Every entry must be given again exactly.

(Data excerpts)
- Opening Delimiter -

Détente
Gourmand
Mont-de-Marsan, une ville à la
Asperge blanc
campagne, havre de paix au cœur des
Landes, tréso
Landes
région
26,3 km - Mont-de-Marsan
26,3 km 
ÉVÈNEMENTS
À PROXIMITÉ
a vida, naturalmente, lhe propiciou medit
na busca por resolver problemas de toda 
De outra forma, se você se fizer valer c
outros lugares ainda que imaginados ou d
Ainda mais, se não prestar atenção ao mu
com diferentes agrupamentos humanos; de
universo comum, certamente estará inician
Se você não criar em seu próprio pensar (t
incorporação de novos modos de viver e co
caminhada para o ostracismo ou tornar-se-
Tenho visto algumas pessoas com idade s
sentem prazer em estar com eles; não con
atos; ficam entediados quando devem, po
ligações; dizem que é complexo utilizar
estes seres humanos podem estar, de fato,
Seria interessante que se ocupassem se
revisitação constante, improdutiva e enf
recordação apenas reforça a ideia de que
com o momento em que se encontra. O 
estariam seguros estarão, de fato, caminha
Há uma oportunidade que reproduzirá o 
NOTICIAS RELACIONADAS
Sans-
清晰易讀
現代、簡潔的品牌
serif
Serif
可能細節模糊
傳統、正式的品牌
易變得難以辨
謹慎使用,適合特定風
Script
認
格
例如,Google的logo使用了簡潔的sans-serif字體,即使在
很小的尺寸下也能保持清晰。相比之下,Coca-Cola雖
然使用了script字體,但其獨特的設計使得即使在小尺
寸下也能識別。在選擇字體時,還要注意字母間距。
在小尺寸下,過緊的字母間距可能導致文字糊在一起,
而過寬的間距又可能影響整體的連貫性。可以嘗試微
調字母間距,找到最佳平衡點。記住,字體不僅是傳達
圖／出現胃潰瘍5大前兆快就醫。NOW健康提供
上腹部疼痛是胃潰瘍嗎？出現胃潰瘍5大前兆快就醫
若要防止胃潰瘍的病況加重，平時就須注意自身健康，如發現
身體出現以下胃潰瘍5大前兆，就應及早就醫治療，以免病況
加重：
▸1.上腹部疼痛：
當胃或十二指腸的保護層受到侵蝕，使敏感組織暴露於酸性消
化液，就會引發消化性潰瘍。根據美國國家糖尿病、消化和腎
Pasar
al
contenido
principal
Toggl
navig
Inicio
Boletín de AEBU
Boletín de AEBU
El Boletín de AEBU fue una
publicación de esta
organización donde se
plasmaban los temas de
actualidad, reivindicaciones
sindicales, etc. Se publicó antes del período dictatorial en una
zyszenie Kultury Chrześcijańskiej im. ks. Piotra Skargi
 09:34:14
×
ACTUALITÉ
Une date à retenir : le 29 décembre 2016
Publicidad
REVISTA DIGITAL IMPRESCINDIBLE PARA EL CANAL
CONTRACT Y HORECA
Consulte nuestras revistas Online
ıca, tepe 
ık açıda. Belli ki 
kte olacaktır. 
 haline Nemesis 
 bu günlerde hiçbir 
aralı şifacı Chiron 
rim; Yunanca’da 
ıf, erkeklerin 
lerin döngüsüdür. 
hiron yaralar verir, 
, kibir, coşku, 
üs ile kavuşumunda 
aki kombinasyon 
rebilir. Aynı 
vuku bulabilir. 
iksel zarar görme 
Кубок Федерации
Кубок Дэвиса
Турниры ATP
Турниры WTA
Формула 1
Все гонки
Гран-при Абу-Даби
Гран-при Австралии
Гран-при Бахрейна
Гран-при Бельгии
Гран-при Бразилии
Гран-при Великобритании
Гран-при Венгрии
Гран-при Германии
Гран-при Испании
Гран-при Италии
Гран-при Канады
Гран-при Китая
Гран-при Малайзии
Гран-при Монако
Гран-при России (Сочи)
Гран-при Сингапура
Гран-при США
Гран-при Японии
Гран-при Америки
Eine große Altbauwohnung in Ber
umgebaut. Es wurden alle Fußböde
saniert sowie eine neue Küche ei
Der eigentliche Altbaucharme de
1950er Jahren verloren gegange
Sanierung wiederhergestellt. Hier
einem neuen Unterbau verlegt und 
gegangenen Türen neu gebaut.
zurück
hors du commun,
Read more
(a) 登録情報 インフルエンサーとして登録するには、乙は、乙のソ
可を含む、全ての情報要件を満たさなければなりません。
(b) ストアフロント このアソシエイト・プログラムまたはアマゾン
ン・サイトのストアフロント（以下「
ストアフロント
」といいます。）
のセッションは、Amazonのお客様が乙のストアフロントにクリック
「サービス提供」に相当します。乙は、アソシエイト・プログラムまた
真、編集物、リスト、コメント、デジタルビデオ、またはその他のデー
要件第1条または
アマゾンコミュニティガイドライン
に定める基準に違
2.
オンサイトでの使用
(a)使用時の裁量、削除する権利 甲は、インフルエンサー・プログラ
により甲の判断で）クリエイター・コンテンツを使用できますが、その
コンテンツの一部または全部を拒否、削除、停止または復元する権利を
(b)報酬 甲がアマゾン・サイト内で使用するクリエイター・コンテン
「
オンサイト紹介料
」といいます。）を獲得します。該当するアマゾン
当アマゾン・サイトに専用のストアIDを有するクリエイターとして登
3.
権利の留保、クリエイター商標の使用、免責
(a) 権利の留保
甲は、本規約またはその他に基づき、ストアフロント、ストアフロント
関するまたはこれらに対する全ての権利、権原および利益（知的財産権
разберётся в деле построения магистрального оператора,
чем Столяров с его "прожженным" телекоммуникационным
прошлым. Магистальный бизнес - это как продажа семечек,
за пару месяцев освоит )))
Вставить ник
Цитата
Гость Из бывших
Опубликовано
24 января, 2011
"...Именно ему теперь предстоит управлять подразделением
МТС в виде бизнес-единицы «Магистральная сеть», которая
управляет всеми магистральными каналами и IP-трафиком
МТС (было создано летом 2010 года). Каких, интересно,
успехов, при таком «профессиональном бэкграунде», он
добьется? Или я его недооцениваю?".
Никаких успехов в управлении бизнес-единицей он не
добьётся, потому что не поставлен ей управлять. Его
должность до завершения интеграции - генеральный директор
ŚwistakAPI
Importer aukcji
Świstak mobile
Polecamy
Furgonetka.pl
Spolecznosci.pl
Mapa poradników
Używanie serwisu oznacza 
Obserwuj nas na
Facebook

- Closing Delimiter -

_Written answer_:
Détente
Gourmand
Mont-de-Marsan, une ville à la
Asperge blanc
campagne, havre de paix au cœur des
Landes, tréso
Landes
région
26,3 km - Mont-de-Marsan
26,3 km 
ÉVÈNEMENTS
À PROXIMITÉ
a vida, naturalmente, lhe propiciou medit
na busca por resolver problemas de toda 
De outra forma, se você se fizer valer c
outros lugares ainda que imaginados ou d
Ainda mais, se não prestar atenção ao mu
com diferentes agrupamentos humanos; de
universo comum, certamente estará inician
Se você não criar em seu próprio pensar (t
incorporação de novos modos de viver e co
caminhada para o ostracismo ou tornar-se-
Tenho visto algumas pessoas com idade s
sentem prazer em estar com eles; não con
atos; ficam entediados quando devem, po
ligações; dizem que é complexo utilizar
estes seres humanos podem estar, de fato,
Seria interessante que se ocupassem se
revisitação constante, improdutiva e enf
recordação apenas reforça a ideia de que
com o momento em que se encontra. O 
estariam seguros estarão, de fato, caminha
Há uma oportunidade que reproduzirá o 
NOTICIAS RELACIONADAS
Sans-
清晰易讀
現代、簡潔的品牌
serif
Serif
可能細節模糊
傳統、正式的品牌
易變得難以辨
謹慎使用,適合特定風
Script
認
格
例如,Google的logo使用了簡潔的sans-serif字體,即使在
很小的尺寸下也能保持清晰。相比之下,Coca-Cola雖
然使用了script字體,但其獨特的設計使得即使在小尺
寸下也能識別。在選擇字體時,還要注意字母間距。
在小尺寸下,過緊的字母間距可能導致文字糊在一起,
而過寬的間距又可能影響整體的連貫性。可以嘗試微
調字母間距,找到最佳平衡點。記住,字體不僅是傳達
圖／出現胃潰瘍5大前兆快就醫。NOW健康提供
上腹部疼痛是胃潰瘍嗎？出現胃潰瘍5大前兆快就醫
若要防止胃潰瘍的病況加重，平時就須注意自身健康，如發現
身體出現以下胃潰瘍5大前兆，就應及早就醫治療，以免病況
加重：
▸1.上腹部疼痛：
當胃或十二指腸的保護層受到侵蝕，使敏感組織暴露於酸性消
化液，就會引發消化性潰瘍。根據美國國家糖尿病、消化和腎
Pasar
al
contenido
principal
Toggl
navig
Inicio
Boletín de AEBU
Boletín de AEBU
El Boletín de AEBU fue una
publicación de esta
organización donde se
plasmaban los temas de
actualidad, reivindicaciones
sindicales, etc. Se publicó antes del período dictatorial en una
zyszenie Kultury Chrześcijańskiej im. ks. Piotra Skargi
 09:34:14
×
ACTUALITÉ
Une date à retenir : le 29 décembre 2016
Publicidad
REVISTA DIGITAL IMPRESCINDIBLE PARA EL CANAL
CONTRACT Y HORECA
Consulte nuestras revistas Online
ıca, tepe 
ık açıda. Belli ki 
kte olacaktır. 
 haline Nemesis 
 bu günlerde hiçbir 
aralı şifacı Chiron 
rim; Yunanca’da 
ıf, erkeklerin 
lerin döngüsüdür. 
hiron yaralar verir, 
, kibir, coşku, 
üs ile kavuşumunda 
aki kombinasyon 
rebilir. Aynı 
vuku bulabilir. 
iksel zarar görme 
Кубок Федерации
Кубок Дэвиса
Турниры ATP
Турниры WTA
Формула 1
Все гонки
Гран-при Абу-Даби
Гран-при Австралии
Гран-при Бахрейна
Гран-при Бельгии
Гран-при Бразилии
Гран-при Великобритании
Гран-при Венгрии
Гран-при Германии
Гран-при Испании
Гран-при Италии
Гран-при Канады
Гран-при Китая
Гран-при Малайзии
Гран-при Монако
Гран-при России (Сочи)
Гран-при Сингапура
Гран-при США
Гран-при Японии
Гран-при Америки
Eine große Altbauwohnung in Ber
umgebaut. Es wurden alle Fußböde
saniert sowie eine neue Küche ei
Der eigentliche Altbaucharme de
1950er Jahren verloren gegange
Sanierung wiederhergestellt. Hier
einem neuen Unterbau verlegt und 
gegangenen Türen neu gebaut.
zurück
hors du commun,
Read more
(a) 登録情報 インフルエンサーとして登録するには、乙は、乙のソ
可を含む、全ての情報要件を満たさなければなりません。
(b) ストアフロント このアソシエイト・プログラムまたはアマゾン
ン・サイトのストアフロント（以下「
ストアフロント
」といいます。）
のセッションは、Amazonのお客様が乙のストアフロントにクリック
「サービス提供」に相当します。乙は、アソシエイト・プログラムまた
真、編集物、リスト、コメント、デジタルビデオ、またはその他のデー
要件第1条または
アマゾンコミュニティガイドライン
に定める基準に違
2.
オンサイトでの使用
(a)使用時の裁量、削除する権利 甲は、インフルエンサー・プログラ
により甲の判断で）クリエイター・コンテンツを使用できますが、その
コンテンツの一部または全部を拒否、削除、停止または復元する権利を
(b)報酬 甲がアマゾン・サイト内で使用するクリエイター・コンテン
「
オンサイト紹介料
」といいます。）を獲得します。該当するアマゾン
当アマゾン・サイトに専用のストアIDを有するクリエイターとして登
3.
権利の留保、クリエイター商標の使用、免責
(a) 権利の留保
甲は、本規約またはその他に基づき、ストアフロント、ストアフロント
関するまたはこれらに対する全ての権利、権原および利益（知的財産権
разберётся в деле построения магистрального оператора,
чем Столяров с его "прожженным" телекоммуникационным
прошлым. Магистальный бизнес - это как продажа семечек,
за пару месяцев освоит )))
Вставить ник
Цитата
Гость Из бывших
Опубликовано
24 января, 2011
"...Именно ему теперь предстоит управлять подразделением
МТС в виде бизнес-единицы «Магистральная сеть», которая
управляет всеми магистральными каналами и IP-трафиком
МТС (было создано летом 2010 года). Каких, интересно,
успехов, при таком «профессиональном бэкграунде», он
добьется? Или я его недооцениваю?".
Никаких успехов в управлении бизнес-единицей он не
добьётся, потому что не поставлен ей управлять. Его
должность до завершения интеграции - генеральный директор
ŚwistakAPI
Importer aukcji
Świstak mobile
Polecamy
Furgonetka.pl
Spolecznosci.pl
Mapa poradników
Używanie serwisu oznacza 
Obserwuj nas na
Facebook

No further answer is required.